The West Castleton Slate Company was once one of the most significant spots in Castleton, which offered many jobs to the town. At the time, Castleton had 43 houses, a school, a store, three barns, two sawmills, and several quarries. 

The town was tiny compared to some of the others in Vermont. There were three significant record belts in Vermont, but this territory, the western Vermont-New York belt, was the most productive and abundant of color choices in Vermont. Pennsylvania was the only state who surpassed Vermont at the time. There were a few different slate color options, including "Vermont Sea Green", "Unfading Green", "Purple Variegated", and "Unfading Red". West Castleton created the Purple Variegated and Unfading Green records. These can be found in the waste heaps, record outcrops, and rooftops in the Castleton zone. 

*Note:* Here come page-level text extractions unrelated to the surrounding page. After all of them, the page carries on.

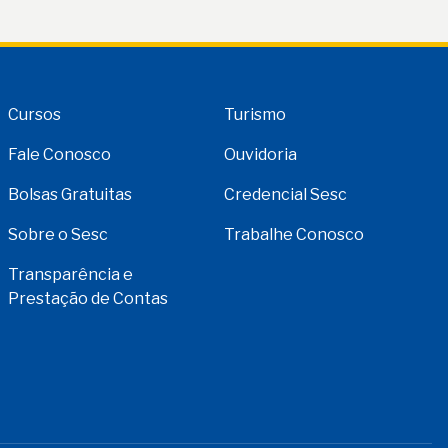
Cursos
Turismo
Fale Conosco
Ouvidoria
Bolsas Gratuitas
Credencial Sesc
Sobre o Sesc
Trabalhe Conosco
Transparência e
Prestação de Contas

The quarry played a large role in the Castleton Slate industry. There were double stacks of slate that anchored the derricks and pulleys used to hoist slate blocks from the quarry, which is now filled with lots of water. This process did not come without risk. Slate mining was one of the most dangerous things people could do for a living. Techniques such as manual labor, blasting, and using animals to remove slate, rubble, and water, were used in early quarries. Slate mining also claimed the lives of many workers during their jobs, from blasting to rock collapses. In addition to the risk, they had to work over ten hours a day while earning less than two dollars. On either side of the street from the slate company's location, you may discover some establishments and what remains of the laborers' quarters. Every living arrangement was composed of isolating the area into at least two smaller units. The organization intended to construct 100 of these by 1854, yet an 1869 guide demonstrated just two lines of homes. The majority of the people living there were Irish Catholic workers.

During the 1860s, the slate company built a brand new mill for the making of green and purple flooring, billiard tables, and many other things. At the time the mill was developed, it was one of the biggest record completing factories in the nation. The mill sadly burned down in 1870 but was later rebuilt. The slate business owed its prosperity to the physical process of the earth that happened over 500 million years before. Vermont was secured with tropical oceans and seas before it became the current land. Through the natural development of the dirt and mud laying around in those areas, slate-rock was created. The slate industry then created something called the Slate Industry Boom. With all the new jobs and people coming in, new markets were created for new high-quality slate. By 1850, The West Castleton Slate Company had begun operation.

The Lake Shore-West Castleton Mill closed in 1929 when demand decreased, and the quarries became less abundant from all the previous mining. It is believed that the aftermath of World War I and the Great Depression also contributed to the village's eventual abandonment.

Vermont Department of Forests, Parks & Recreation. Bomoseen State Park, December 12th 2019. Accessed December 12th 2019.